The last time Suzuki turned a forced-induction concept bike into a production model it took six years to reach showrooms and lost its boost along the way. The firm isn’t about to make the same mistake again and there’s now a large dossier of evidence to suggest that its turbocharged Recursion is set to reach showrooms in the near future – despite the firm’s denials.
In case you missed it, the Recursion was Suzuki’s show-stopper from the 2013 Tokyo Motor Show. Revealed in December of that year, it’s a 588cc parallel twin sports bike with a radical turbocharged engine intended to offer an unbeatable combination of economy and performance. And in the 19 months since its unveiling there’s been a steady flow of evidence from Suzuki that the Recursion is much more than a mere trinket intended to draw crowds to its show stands.

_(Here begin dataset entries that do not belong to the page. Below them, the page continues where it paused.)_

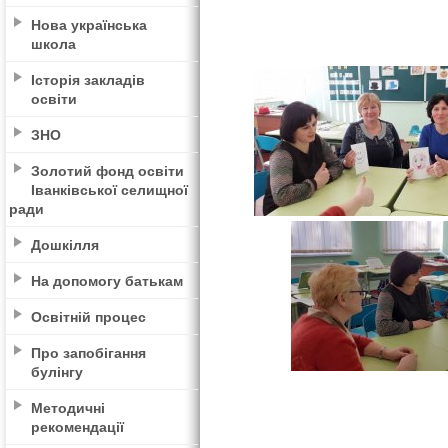
Нова українська
школа
Історія закладів
освіти
ЗНО
Золотий фонд освіти
Іванківської селищної
ради
Дошкілля
На допомогу батькам
Освітній процес
Про запобігання
булінгу
Методичні
рекомендації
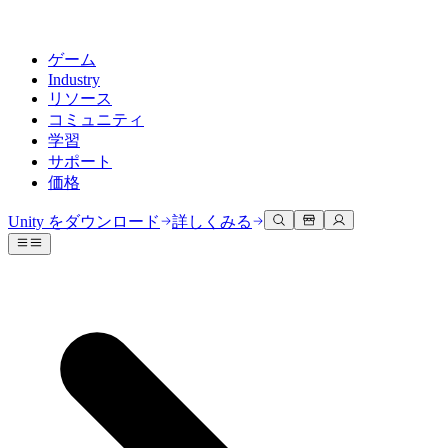
ゲーム
Industry
リソース
コミュニティ
学習
サポート
価格
開発
活用事例
技術ライブラリ
コミュニティハブ
すべてのレベルに対応
サポートオプション
Unity をダウンロード
詳しくみる
Unity Learn
Unityエンジン
3Dコラボレーション
ドキュメント
ディスカッション
ヘルプを得る
無料でUnityスキルをマスターする
任意のプラットフォーム向けに2Dおよび3Dゲームを構築
リアルタイムで3Dプロジェクトを構築およびレビューする
Unityで成功するためのサポート
公式ユーザーマニュアルとAPIリファレンス
議論、問題解決、つながる
プロフェッショナルトレーニング
Success Plan
共同作業
没入型トレーニング
開発者ツール
イベント
Unityトレーナーでチームをレベルアップ
専門的なサポートで目標を早く達成する
チームでの共同作業と迅速なイテレーション
没入型環境でのトレーニング
リリースバージョンと問題追跡
グローバルおよびローカルイベント
Unity初心者向け
Unity をダウンロード
コミュニティストーリー
FAQ
顧客体験
よくある質問への回答
ロードマップ
スタートガイド
プランと価格
インタラクティブな3D体験を作成する
Made with Unity
今後の機能をレビューする
学習を開始しましょう
デプロイ
業界
Unityクリエイターの紹介
お問い合わせ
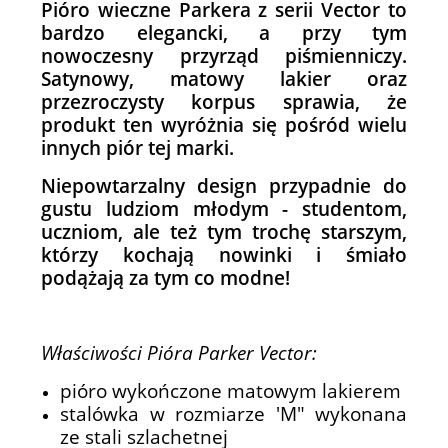
Pióro wieczne Parkera z serii Vector to
bardzo elegancki, a przy tym
nowoczesny przyrząd piśmienniczy.
Satynowy, matowy lakier oraz
przezroczysty korpus sprawia, że
produkt ten wyróżnia się pośród wielu
innych piór tej marki.
Niepowtarzalny design przypadnie do
gustu ludziom młodym - studentom,
uczniom, ale też tym trochę starszym,
którzy kochają nowinki i śmiało
podążają za tym co modne!
Właściwości Pióra Parker Vector:
pióro wykończone matowym lakierem
stalówka w rozmiarze 'M" wykonana
ze stali szlachetnej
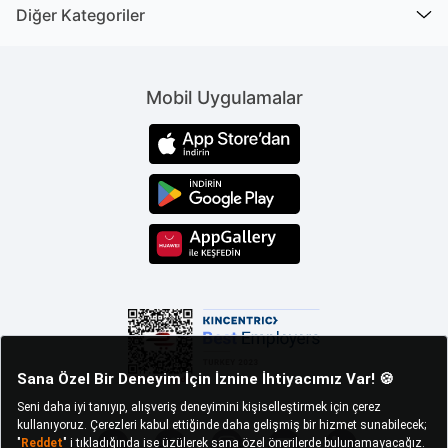
Diğer Kategoriler
Mobil Uygulamalar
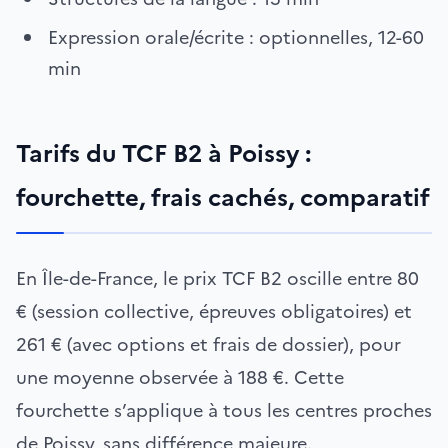
Expression orale/écrite : optionnelles, 12-60
min
Tarifs du TCF B2 à Poissy :
fourchette, frais cachés, comparatif
En Île-de-France, le prix TCF B2 oscille entre 80
€ (session collective, épreuves obligatoires) et
261 € (avec options et frais de dossier), pour
une moyenne observée à 188 €. Cette
fourchette s’applique à tous les centres proches
de Poissy, sans différence majeure.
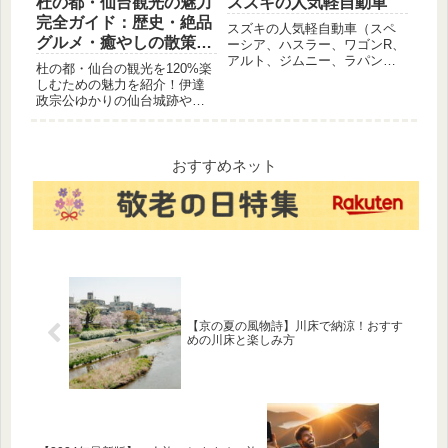
杜の都・仙台観光の魅力
スズキの人気軽自動車
完全ガイド：歴史・絶品
スズキの人気軽自動車（スペ
グルメ・癒やしの散策ス
ーシア、ハスラー、ワゴンR、
アルト、ジムニー、ラパン、
ポットを巡る旅
杜の都・仙台の観光を120%楽
エブリイなど）の魅力と車種
しむための魅力を紹介！伊達
ごとの特徴を画像付きで詳し
政宗公ゆかりの仙台城跡や瑞
く解説。あなたにぴったりの
鳳殿などの歴史名所、牛タ
一台を見つけるための情報が
ン・ずんだなどの絶品グル
満載です。
メ、定禅寺通の美しい並木道
まで。初めての人もリピータ
おすすめネット
ーも必見のブログ記事です。
【京の夏の風物詩】川床で納涼！おすす
めの川床と楽しみ方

The latest evidence is perhaps the most important of all. On September 2, Suzuki filed an application for a trademark on the name Recursion for use on ‘motorcycles and the parts and fittings thereof’. In other words, it wants to make sure it can use the name on a commercial basis; no firm would trademark a name it used two years earlier on a concept bike unless it has intent to use that same name again, on a production machine.
There’s no cast-iron guarantee that the production Recursion will be the same as the concept bike, but allied to the large number of patents that Suzuki has filed around the Recursion’s turbo technology, it seems highly likely that the production version will be at least a close relative.
Those patents have already revealed a host of details that would never be seen if the concept was merely a mock-up.
The timing of Suzuki’s trademark application hints that the bike could be launched before the end of this year. There is now a three-month period during which any objections to the trademark can be raised and considered, and if there are none the mark is expected to be granted in December.